Extracted records START

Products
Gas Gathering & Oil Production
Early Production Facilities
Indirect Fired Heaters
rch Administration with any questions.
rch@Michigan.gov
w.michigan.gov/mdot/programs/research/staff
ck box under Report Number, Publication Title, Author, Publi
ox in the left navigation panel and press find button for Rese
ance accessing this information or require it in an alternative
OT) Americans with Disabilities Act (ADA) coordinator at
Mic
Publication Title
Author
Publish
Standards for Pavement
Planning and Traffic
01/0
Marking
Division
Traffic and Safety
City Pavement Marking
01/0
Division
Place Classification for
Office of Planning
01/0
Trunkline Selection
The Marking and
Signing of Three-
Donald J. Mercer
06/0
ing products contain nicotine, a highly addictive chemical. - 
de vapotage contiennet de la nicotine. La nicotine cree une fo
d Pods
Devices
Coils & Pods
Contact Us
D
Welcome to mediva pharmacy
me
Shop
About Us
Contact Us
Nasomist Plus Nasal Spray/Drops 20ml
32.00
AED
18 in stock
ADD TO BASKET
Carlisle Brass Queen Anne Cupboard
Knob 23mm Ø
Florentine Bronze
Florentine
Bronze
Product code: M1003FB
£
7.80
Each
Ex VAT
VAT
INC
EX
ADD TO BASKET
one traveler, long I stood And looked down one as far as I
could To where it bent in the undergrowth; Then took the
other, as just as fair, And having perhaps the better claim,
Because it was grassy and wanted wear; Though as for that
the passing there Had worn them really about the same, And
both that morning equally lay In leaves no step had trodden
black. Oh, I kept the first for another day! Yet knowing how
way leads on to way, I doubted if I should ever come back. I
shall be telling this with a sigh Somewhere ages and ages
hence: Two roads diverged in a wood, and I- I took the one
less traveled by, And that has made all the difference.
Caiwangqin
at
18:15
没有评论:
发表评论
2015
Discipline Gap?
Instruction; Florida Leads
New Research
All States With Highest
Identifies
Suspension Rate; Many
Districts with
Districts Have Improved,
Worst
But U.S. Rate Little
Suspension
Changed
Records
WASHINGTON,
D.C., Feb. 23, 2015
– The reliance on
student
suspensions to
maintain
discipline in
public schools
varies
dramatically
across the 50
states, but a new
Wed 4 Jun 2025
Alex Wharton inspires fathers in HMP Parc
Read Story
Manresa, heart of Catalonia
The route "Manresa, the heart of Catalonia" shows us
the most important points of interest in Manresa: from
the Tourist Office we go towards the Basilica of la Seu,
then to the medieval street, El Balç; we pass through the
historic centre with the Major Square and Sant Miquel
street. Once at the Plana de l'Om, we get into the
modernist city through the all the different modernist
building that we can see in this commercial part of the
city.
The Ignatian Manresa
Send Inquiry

Extracted records END
Extracted records START

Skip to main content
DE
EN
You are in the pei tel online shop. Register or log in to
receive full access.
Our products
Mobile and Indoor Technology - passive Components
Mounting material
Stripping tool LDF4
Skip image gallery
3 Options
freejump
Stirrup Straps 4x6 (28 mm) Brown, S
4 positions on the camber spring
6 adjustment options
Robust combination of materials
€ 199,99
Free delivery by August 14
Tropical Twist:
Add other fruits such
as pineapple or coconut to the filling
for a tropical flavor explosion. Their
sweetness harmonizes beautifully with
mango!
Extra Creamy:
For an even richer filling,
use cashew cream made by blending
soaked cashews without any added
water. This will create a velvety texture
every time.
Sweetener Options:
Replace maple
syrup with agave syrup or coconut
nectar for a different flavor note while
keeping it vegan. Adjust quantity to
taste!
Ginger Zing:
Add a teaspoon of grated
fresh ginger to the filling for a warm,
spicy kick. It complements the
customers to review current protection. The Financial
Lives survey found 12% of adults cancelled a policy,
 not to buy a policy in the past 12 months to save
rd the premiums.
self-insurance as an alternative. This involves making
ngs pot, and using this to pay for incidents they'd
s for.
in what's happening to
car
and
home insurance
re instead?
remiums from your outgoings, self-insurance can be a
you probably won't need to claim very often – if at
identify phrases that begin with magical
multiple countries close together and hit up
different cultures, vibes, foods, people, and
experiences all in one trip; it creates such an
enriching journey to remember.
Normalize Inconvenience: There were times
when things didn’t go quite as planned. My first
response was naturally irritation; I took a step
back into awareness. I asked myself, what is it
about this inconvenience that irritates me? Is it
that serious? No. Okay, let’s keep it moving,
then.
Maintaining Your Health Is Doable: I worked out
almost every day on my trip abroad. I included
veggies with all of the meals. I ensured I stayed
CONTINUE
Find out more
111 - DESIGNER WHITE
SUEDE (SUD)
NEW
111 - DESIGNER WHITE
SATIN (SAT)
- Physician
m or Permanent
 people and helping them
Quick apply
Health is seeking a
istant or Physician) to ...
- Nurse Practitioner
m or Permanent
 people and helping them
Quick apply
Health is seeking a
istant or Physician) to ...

Extracted records END
Extracted records START

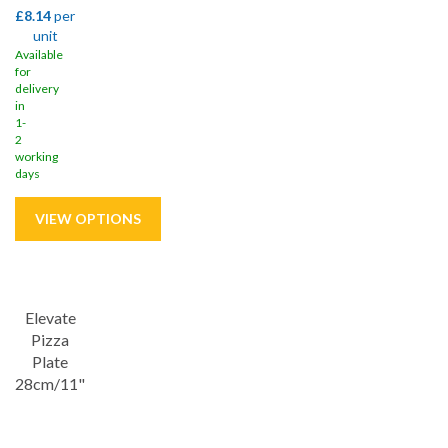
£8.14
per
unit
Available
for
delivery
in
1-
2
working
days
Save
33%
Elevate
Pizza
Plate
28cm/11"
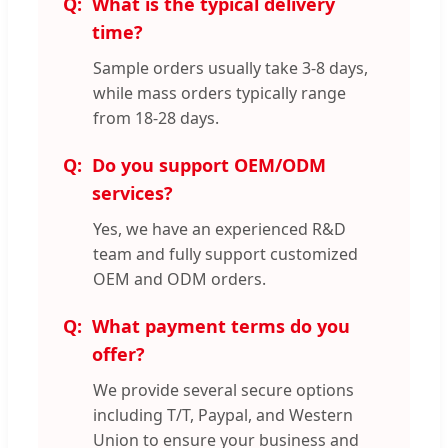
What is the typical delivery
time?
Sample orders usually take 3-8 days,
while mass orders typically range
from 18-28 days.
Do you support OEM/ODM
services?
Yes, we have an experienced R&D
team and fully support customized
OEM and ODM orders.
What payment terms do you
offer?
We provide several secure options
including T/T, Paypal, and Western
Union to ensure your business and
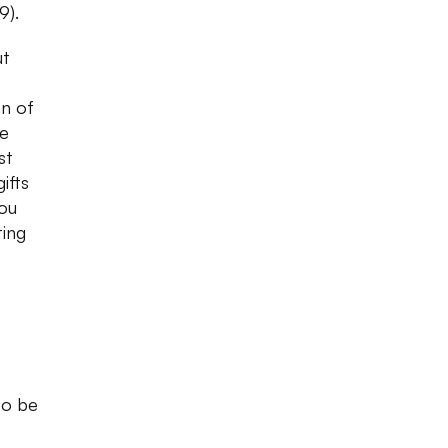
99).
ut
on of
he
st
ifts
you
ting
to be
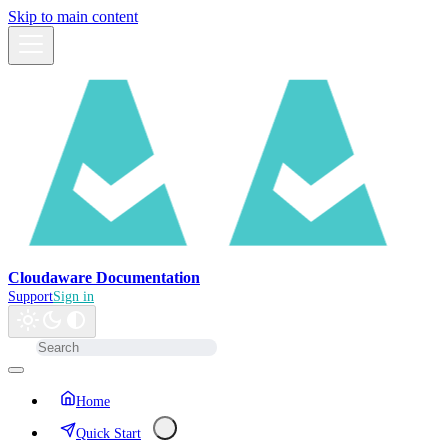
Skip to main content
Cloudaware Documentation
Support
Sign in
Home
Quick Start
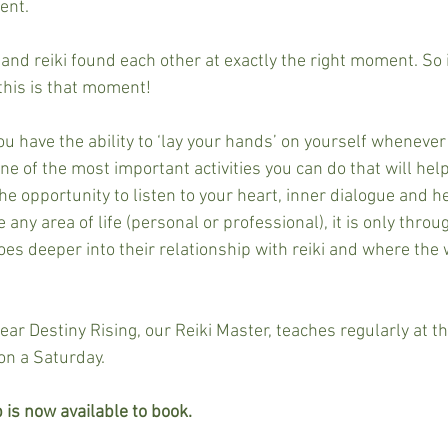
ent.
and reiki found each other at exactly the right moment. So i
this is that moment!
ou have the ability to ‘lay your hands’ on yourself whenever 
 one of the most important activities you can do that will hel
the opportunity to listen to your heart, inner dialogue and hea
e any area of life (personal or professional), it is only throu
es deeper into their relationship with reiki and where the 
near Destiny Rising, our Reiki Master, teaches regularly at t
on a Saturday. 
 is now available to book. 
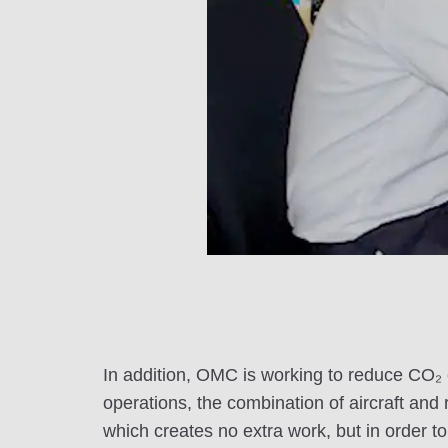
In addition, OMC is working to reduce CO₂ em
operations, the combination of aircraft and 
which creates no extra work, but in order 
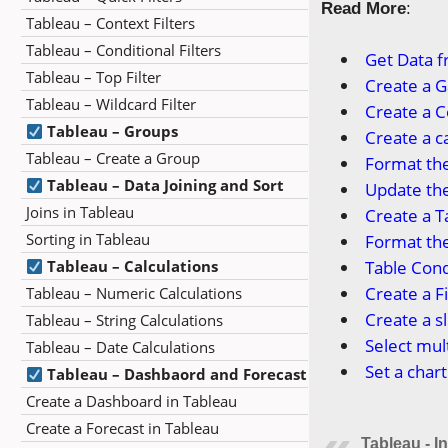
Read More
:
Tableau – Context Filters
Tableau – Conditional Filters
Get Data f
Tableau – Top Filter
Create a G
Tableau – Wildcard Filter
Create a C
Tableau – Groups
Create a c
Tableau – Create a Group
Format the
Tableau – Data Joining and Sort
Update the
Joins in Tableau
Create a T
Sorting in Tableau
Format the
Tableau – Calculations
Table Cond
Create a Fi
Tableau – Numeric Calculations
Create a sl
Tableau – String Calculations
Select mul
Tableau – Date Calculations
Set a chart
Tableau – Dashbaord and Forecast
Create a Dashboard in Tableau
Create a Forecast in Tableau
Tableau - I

Extracted records END

▸ **Exercise brief**
An exact copy of the lines above between the line holding "sweetness harmonizes beautifully with" and the line holding "syrup with agave syrup or coconut", inclusive, is the whole answer.

▸ **Answer space**
sweetness harmonizes beautifully with
mango!
Extra Creamy:
For an even richer filling,
use cashew cream made by blending
soaked cashews without any added
water. This will create a velvety texture
every time.
Sweetener Options:
Replace maple
syrup with agave syrup or coconut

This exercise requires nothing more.